> [Description of the task] Using the entries that follow, count the lines containing the word "keine" and give that number by itself.

━━━ Record excerpts

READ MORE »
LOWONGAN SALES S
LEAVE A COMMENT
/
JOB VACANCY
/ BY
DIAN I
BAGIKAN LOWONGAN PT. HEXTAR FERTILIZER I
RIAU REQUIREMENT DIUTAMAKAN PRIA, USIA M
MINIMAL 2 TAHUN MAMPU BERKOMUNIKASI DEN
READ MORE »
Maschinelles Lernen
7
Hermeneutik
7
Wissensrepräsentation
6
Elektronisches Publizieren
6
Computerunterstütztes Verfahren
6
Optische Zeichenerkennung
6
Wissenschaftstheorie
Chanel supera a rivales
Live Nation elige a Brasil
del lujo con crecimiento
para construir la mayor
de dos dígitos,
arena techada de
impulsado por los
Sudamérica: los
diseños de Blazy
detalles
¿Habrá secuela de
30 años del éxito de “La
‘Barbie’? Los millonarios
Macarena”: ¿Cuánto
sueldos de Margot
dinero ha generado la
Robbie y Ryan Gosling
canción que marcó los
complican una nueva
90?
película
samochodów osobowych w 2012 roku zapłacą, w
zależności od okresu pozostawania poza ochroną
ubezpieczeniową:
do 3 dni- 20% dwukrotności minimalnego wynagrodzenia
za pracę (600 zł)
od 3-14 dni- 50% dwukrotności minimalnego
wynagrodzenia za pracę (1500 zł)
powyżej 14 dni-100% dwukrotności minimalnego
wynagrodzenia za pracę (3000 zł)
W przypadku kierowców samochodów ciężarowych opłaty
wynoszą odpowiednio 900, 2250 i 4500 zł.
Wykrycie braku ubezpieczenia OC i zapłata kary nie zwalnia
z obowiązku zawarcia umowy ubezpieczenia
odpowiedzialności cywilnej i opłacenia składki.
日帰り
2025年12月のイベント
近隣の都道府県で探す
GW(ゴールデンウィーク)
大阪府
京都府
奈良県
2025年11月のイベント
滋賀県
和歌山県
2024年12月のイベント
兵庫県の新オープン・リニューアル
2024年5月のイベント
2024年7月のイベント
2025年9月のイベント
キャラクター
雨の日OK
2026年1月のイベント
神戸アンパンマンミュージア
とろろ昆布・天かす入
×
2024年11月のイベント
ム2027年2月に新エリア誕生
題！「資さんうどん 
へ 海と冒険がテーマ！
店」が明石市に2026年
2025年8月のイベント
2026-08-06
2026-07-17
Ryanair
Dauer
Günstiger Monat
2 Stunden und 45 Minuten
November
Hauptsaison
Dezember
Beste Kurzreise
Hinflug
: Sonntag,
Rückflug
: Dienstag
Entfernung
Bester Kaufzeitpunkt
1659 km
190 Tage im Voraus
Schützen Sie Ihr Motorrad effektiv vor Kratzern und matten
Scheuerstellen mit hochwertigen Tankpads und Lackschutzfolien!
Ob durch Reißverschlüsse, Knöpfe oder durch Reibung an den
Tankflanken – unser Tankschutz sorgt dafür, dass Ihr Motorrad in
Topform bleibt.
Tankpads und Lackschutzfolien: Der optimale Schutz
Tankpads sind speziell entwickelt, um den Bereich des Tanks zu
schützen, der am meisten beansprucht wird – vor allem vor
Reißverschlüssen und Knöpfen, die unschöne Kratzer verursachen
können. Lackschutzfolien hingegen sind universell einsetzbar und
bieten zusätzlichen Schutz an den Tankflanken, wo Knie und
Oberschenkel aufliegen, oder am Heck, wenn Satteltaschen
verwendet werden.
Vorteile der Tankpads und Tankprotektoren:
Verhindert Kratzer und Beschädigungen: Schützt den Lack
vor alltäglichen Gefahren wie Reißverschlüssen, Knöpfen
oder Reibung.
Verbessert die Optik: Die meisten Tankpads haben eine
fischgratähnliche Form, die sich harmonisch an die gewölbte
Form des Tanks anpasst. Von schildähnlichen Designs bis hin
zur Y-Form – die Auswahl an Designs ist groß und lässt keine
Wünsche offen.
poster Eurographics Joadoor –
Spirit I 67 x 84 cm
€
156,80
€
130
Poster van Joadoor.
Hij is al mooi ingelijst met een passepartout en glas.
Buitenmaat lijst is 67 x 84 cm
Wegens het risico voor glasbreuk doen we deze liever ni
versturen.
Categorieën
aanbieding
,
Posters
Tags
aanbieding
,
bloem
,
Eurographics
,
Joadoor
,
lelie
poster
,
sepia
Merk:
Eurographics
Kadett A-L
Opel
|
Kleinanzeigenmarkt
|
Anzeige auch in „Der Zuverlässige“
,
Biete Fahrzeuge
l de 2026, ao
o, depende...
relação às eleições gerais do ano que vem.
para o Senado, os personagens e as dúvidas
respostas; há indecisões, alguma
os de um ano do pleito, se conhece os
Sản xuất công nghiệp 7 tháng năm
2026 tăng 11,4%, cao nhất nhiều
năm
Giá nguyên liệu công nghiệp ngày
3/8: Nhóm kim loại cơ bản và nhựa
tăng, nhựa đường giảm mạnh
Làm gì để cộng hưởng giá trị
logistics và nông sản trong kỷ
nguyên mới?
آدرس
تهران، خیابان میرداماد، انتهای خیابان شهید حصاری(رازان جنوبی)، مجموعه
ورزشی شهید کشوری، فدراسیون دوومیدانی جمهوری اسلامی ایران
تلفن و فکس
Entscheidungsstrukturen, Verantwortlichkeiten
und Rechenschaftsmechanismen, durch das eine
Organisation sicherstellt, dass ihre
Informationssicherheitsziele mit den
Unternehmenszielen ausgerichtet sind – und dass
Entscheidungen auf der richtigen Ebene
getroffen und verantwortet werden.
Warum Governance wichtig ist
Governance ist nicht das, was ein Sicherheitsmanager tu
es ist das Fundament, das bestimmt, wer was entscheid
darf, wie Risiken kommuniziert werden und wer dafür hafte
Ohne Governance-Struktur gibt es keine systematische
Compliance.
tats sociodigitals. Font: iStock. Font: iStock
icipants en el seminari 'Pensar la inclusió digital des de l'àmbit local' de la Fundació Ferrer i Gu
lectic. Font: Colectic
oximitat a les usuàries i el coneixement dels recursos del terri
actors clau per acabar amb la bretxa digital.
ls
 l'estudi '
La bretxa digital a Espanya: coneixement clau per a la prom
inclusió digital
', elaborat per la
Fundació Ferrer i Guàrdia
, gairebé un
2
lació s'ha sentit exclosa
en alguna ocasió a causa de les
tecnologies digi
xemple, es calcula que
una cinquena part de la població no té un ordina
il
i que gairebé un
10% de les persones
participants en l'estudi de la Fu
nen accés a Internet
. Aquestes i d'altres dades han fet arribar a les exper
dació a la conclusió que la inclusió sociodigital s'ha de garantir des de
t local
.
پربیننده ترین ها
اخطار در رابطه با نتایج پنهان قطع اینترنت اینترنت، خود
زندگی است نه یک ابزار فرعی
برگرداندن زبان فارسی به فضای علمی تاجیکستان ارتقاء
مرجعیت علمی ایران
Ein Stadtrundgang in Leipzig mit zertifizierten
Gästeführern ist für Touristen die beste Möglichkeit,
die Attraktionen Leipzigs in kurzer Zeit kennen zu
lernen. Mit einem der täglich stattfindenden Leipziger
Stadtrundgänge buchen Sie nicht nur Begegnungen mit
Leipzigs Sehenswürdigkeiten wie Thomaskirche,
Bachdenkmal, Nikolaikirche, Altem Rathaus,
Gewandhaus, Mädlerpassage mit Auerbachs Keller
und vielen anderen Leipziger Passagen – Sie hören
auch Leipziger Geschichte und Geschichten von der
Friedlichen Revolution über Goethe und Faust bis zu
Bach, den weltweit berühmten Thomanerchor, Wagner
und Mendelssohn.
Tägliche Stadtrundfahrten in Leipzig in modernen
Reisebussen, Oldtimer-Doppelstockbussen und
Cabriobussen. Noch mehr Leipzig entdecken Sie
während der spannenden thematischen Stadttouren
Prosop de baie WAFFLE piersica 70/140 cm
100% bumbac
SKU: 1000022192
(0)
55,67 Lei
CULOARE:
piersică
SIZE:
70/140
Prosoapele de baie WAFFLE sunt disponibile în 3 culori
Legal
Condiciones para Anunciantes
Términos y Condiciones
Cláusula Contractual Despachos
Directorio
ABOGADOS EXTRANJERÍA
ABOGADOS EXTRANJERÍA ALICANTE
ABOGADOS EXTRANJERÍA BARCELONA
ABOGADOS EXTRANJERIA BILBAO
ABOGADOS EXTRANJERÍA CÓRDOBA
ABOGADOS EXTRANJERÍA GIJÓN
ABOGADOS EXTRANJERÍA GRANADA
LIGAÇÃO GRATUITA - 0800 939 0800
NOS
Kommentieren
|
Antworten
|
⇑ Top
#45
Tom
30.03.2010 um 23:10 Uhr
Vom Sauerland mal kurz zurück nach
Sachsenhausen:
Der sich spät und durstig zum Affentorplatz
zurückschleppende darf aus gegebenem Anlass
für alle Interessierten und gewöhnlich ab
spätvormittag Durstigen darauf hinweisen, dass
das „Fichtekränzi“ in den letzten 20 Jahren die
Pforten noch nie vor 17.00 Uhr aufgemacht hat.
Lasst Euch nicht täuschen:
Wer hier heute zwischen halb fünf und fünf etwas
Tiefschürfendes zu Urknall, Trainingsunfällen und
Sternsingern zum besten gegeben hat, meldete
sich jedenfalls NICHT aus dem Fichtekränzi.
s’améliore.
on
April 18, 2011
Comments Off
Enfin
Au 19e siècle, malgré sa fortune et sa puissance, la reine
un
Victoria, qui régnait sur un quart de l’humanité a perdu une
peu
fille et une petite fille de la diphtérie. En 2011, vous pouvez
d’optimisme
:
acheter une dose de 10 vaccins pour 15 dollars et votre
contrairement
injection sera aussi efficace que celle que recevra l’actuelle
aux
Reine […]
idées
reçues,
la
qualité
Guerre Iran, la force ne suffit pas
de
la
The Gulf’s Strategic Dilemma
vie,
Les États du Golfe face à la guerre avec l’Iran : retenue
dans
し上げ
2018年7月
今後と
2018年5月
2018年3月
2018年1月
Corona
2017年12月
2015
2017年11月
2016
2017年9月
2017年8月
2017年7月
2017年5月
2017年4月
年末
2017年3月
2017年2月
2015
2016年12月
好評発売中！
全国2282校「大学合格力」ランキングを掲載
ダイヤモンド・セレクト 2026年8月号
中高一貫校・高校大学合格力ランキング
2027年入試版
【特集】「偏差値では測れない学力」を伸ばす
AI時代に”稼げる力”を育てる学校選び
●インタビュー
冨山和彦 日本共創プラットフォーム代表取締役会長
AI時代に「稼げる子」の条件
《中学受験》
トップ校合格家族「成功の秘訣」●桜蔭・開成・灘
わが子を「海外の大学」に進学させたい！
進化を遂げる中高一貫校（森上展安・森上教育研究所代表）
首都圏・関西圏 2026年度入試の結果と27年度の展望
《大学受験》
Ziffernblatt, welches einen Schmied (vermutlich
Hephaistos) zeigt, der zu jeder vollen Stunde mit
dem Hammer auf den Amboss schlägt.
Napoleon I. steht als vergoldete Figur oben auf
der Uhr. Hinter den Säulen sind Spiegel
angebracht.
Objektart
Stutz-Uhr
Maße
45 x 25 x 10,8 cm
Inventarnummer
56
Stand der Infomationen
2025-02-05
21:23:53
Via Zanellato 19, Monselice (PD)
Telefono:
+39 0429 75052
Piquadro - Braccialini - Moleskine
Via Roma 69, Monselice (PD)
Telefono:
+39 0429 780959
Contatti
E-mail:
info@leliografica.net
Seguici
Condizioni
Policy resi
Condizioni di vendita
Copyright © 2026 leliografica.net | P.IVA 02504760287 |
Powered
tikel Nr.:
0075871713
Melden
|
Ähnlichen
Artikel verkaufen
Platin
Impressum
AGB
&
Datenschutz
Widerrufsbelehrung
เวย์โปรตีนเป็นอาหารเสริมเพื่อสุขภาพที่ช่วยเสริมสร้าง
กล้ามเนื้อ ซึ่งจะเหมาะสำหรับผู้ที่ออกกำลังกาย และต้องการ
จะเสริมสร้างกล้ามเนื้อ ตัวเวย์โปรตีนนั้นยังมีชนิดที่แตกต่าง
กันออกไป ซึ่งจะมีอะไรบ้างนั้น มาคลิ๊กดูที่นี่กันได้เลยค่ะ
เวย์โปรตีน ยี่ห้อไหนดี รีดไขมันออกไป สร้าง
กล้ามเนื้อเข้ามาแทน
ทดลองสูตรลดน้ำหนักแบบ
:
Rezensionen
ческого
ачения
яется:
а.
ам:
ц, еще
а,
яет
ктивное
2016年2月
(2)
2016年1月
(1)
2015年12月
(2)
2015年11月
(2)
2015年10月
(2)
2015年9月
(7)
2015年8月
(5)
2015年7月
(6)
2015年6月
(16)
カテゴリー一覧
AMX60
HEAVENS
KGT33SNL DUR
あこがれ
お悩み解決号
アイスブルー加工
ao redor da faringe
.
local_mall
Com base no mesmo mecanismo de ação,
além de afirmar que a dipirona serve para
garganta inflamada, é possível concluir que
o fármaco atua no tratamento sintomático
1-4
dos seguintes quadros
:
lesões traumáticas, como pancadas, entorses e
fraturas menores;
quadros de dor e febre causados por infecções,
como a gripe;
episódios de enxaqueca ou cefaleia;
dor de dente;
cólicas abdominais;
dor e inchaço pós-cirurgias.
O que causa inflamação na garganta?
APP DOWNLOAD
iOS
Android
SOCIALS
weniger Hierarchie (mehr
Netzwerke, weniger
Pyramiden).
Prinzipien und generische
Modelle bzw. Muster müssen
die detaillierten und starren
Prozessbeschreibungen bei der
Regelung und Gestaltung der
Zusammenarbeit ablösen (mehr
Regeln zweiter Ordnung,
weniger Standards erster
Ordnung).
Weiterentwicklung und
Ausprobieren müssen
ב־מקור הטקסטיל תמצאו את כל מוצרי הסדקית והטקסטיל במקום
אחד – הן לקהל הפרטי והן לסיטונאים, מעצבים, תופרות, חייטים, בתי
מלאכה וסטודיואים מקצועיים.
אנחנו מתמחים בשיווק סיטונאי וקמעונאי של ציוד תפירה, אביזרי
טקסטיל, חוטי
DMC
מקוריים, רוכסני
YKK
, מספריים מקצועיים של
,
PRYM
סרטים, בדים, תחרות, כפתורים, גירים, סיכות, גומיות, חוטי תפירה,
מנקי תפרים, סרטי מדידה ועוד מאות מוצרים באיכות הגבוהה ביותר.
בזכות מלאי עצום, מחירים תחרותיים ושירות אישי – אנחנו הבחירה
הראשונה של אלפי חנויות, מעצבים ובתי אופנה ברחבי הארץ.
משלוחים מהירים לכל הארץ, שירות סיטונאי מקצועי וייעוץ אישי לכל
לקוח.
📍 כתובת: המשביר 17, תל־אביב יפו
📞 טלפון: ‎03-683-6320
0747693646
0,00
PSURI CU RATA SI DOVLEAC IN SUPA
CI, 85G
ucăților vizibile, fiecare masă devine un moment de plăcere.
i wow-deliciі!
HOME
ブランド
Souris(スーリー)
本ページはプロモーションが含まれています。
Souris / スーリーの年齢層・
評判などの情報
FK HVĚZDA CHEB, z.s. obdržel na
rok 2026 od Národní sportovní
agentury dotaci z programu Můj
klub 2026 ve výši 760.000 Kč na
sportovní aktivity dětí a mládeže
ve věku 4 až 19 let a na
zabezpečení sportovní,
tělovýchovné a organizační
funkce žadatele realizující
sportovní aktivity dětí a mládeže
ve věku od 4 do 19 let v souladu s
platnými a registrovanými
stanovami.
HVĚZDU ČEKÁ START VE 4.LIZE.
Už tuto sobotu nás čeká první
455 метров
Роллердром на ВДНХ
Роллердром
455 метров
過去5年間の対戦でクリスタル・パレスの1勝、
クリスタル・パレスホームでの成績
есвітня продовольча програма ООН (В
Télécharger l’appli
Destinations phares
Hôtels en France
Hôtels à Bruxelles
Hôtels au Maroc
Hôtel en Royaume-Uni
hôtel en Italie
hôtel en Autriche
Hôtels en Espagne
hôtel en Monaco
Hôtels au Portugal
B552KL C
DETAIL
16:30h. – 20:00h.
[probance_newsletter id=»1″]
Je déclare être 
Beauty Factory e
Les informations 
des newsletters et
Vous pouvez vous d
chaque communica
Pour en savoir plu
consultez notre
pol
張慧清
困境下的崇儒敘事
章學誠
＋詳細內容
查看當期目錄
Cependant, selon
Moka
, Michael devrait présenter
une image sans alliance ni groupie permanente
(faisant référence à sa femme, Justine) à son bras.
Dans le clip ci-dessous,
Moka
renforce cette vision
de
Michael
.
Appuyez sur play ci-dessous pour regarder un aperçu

━━━━━━

> [Exercise answer] 2